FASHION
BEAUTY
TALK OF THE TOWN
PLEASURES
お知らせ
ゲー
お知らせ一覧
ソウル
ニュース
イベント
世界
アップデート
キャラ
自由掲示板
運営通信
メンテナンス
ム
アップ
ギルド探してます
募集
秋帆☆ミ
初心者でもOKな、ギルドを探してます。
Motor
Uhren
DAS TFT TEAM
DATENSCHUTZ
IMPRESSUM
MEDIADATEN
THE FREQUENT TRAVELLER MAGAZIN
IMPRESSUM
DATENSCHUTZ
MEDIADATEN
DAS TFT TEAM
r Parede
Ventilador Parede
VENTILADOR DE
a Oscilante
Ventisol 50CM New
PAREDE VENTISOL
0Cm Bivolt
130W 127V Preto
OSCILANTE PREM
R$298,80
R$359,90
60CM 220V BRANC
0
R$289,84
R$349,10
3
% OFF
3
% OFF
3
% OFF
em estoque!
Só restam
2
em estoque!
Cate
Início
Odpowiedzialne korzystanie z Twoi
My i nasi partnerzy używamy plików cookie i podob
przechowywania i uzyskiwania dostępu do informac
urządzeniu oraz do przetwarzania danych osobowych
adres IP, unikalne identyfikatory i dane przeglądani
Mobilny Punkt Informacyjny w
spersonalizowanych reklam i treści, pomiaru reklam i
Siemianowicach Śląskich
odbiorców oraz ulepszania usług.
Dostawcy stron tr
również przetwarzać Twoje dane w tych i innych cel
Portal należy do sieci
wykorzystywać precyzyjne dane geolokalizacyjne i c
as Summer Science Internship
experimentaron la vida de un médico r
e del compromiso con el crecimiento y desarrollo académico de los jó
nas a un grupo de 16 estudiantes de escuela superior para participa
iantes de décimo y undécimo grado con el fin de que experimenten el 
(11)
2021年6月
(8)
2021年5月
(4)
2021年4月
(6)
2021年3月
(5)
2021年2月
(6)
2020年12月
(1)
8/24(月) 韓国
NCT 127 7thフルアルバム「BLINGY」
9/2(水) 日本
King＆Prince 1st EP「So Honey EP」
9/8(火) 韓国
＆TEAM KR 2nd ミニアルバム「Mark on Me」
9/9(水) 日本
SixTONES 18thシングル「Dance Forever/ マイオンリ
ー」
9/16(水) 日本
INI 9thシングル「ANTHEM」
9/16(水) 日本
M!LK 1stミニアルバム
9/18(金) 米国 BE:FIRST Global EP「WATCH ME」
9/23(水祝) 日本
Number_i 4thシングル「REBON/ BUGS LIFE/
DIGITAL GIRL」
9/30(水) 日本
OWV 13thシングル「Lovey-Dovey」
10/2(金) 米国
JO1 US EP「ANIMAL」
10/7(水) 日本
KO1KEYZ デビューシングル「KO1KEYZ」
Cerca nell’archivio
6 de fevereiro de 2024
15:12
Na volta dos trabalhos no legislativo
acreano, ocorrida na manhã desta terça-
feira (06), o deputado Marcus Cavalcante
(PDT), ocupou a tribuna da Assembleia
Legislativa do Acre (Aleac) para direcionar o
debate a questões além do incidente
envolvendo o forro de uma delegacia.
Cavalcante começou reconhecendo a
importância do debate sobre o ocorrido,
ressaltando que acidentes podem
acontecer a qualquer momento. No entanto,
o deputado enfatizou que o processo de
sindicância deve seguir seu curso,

-- -- --

Your assignment> Examine the records and pull out every line where the string "Cavalcante" occurs.

Answer to the exercise>
feira (06), o deputado Marcus Cavalcante
Cavalcante começou reconhecendo a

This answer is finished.